A ribadirlo è la terza sezione della Corte di cassazione con la sentenza 13 gennaio 2016, n. 336.

Nel caso in esame, gli eredi avevano lamentavano l’esclusione del danno esistenziale da parte del corte del merito che aveva sconfessato il risarcimento riconosciuto invece dal giudice di prime cure. Di diverso avviso la Corte di legittimità, secondo cui il danno esistenziale non poteva essere liquidato come voce autonoma, essendo stato già liquidato agli attori il risarcimento del danno non patrimoniale, comprensivo sia della sofferenza soggettiva che del danno costituito dalla lesione del rapporto parentale e dal conseguente sconvolgimento dell’esistenza.

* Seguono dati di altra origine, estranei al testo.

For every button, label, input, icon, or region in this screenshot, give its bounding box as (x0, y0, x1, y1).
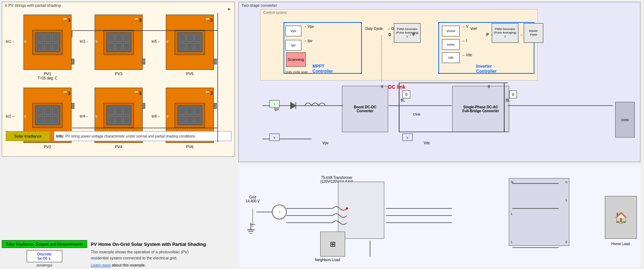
single-phase-label: Single-Phase DC-ACFull-Bridge Converter (463, 105, 499, 113)
home-load-icon: 🏠 (614, 211, 628, 224)
neighbors-label: Neighbors Load (315, 258, 340, 262)
pv1-panel-icon (35, 32, 60, 52)
pv4-arrow: →∃ (134, 91, 142, 96)
description-text: This example shows the operation of a ph… (91, 249, 233, 261)
ir3-label: Ir (95, 40, 97, 43)
n-label-r: n (565, 180, 567, 184)
vconv-block: Vconv (442, 26, 460, 36)
conv-box: conv (615, 102, 635, 138)
solar-irradiance-label: Solar Irradiance (14, 134, 42, 138)
svg-rect-25 (269, 100, 279, 108)
n-label: N (511, 180, 513, 184)
vdc-out-label: → Vdc (461, 53, 472, 57)
pv4-inner (104, 103, 134, 128)
grid-text: Grid14,400 V (246, 195, 260, 203)
pv1-inner (32, 30, 63, 55)
pv2-arrow: →∃ (63, 91, 70, 96)
iconv-label: Iconv (447, 43, 455, 46)
scanning-box: Scanning (286, 52, 306, 67)
l2-label: L (511, 240, 513, 244)
pwm2-label: PWM Generator(Pulse Averaging)2 (494, 27, 516, 38)
pv5-label: PV5 (186, 72, 194, 76)
svg-rect-21 (269, 134, 279, 141)
pwm1-label: PWM Generator(Pulse Averaging)1 (396, 27, 418, 38)
bipolar-label: BipolarPWM (529, 29, 538, 37)
boost-label: Boost DC-DCConverter (354, 105, 376, 113)
duty-cycle-label: Duty Cycle (365, 27, 382, 31)
info-label: Info: (56, 134, 64, 138)
pv5-arrow: →∃ (206, 18, 213, 23)
svg-point-32 (272, 205, 286, 219)
one-label: 1 (565, 198, 567, 202)
svg-text:v: v (407, 136, 408, 139)
learn-more-link[interactable]: Learn more (91, 263, 111, 267)
pv1-label: PV1 (44, 72, 51, 76)
neighbors-box: ⊞ (320, 232, 345, 257)
distribution-panel: N L L n 1 2 (509, 178, 569, 246)
two-stage-box: Two-stage converter Control system MPPTC… (238, 2, 640, 162)
grid-label: Grid14,400 V (246, 195, 260, 203)
duty-cycle-scan-label: Duty cycle scan (285, 70, 308, 74)
bottom-left-controls: Solar Irradiance, Scopes and Measurement… (2, 240, 87, 267)
two-stage-title: Two-stage converter (242, 3, 277, 7)
bl-label-2: BL (506, 98, 510, 102)
pv-section-title: 6 PV strings with partial shading (5, 3, 61, 7)
pv1-box: m →∃ PV1 T=25 deg. C (23, 15, 72, 70)
pv3-label: PV3 (115, 72, 122, 76)
ir5-label: Ir (167, 40, 169, 43)
v-out-label: → V (461, 25, 468, 29)
irr1-label: Irr1→ (6, 40, 15, 43)
ipv-out-label: → Ipv (303, 39, 312, 43)
pv5-panel-icon (178, 32, 202, 52)
control-system-box: Control system MPPTController InverterCo… (260, 9, 538, 81)
pv2-inner (32, 103, 63, 128)
g-label-2: g (488, 84, 490, 88)
p-label: → P (408, 33, 415, 37)
inverter-label: InverterController (476, 64, 496, 74)
solar-irradiance-box[interactable]: Solar Irradiance (6, 131, 50, 141)
l-label: L (511, 212, 513, 216)
vpv-block: Vpv (285, 26, 301, 36)
svg-rect-6 (214, 59, 217, 64)
d-label-1: D (389, 33, 391, 37)
info-box: Info: PV string power-voltage characteri… (54, 131, 232, 141)
vpv-main-label: Vpv (322, 141, 328, 145)
pv3-panel-icon (106, 32, 131, 52)
ipv-main-label: Ipv (274, 107, 279, 111)
zero-block-2: 0 (509, 90, 517, 98)
p-label-2: P → (486, 33, 493, 37)
pv2-panel-icon (35, 105, 60, 125)
discrete-box: Discrete5e-06 s. (27, 250, 62, 262)
ir6-label: Ir (167, 114, 169, 118)
i-out-label: → I (461, 39, 467, 43)
svg-rect-9 (214, 103, 217, 109)
pv4-panel-icon (106, 105, 131, 125)
description-suffix: about this example. (112, 263, 146, 267)
transformer-box (338, 182, 384, 239)
home-load-box: 🏠 (605, 196, 637, 239)
description-area: PV Home On-Grid Solar System with Partia… (91, 242, 233, 267)
scanning-label: Scanning (288, 57, 304, 62)
pv5-box: m →∃ PV5 (166, 15, 214, 70)
pwm-generator-2-block: PWM Generator(Pulse Averaging)2 (492, 23, 518, 43)
pv1-arrow: →∃ (63, 18, 70, 23)
irr4-label: Irr4→ (80, 114, 89, 118)
solar-irradiance-scopes-button[interactable]: Solar Irradiance, Scopes and Measurement… (2, 240, 87, 248)
irr2-label: Irr2→ (6, 114, 15, 118)
pv1-sublabel: T=25 deg. C (38, 76, 57, 80)
left-panel: 6 PV strings with partial shading + - m … (0, 0, 237, 269)
grid-section: Grid14,400 V 75-kVA Transformer(120V/120… (238, 166, 640, 267)
svg-rect-7 (72, 103, 74, 109)
description-title: PV Home On-Grid Solar System with Partia… (91, 242, 233, 247)
discrete-label: Discrete5e-06 s. (37, 252, 52, 260)
g-label-1: g (381, 84, 383, 88)
svg-text:v: v (274, 136, 275, 139)
svg-text:~: ~ (278, 209, 280, 214)
home-load-label: Home Load (611, 242, 630, 246)
bl-label-1: BL (401, 98, 405, 102)
svg-rect-4 (72, 59, 74, 64)
iconv-block: Iconv (442, 39, 460, 50)
single-phase-block: Single-Phase DC-ACFull-Bridge Converter (452, 86, 509, 132)
pv5-inner (175, 30, 205, 55)
pv3-arrow: →∃ (134, 18, 142, 23)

E ciò in quanto: – nel caso in cui in tale categoria di danno si intendesse ricomprendere i pregiudizi scaturenti dalla lesione di interessi della persona di rango costituzionale, ovvero derivanti da fatti-reato, essi risultano già risarcibili ai sensi dell’art. 2059 c.c. interpretato in modo conforme a Costituzione, con la conseguenza che la liquidazione di una ulteriore posta di danno comporterebbe una duplicazione risarcitoria; – nel caso in cui, al contrario, nel “danno esistenziale” si volessero includere i pregiudizi non lesivi di diritti inviolabili della persona, tale categoria sarebbe del tutto illegittima, posto che simili pregiudizi sono irrisarcibili, in virtù del divieto di cui all’art. 2059 c.c.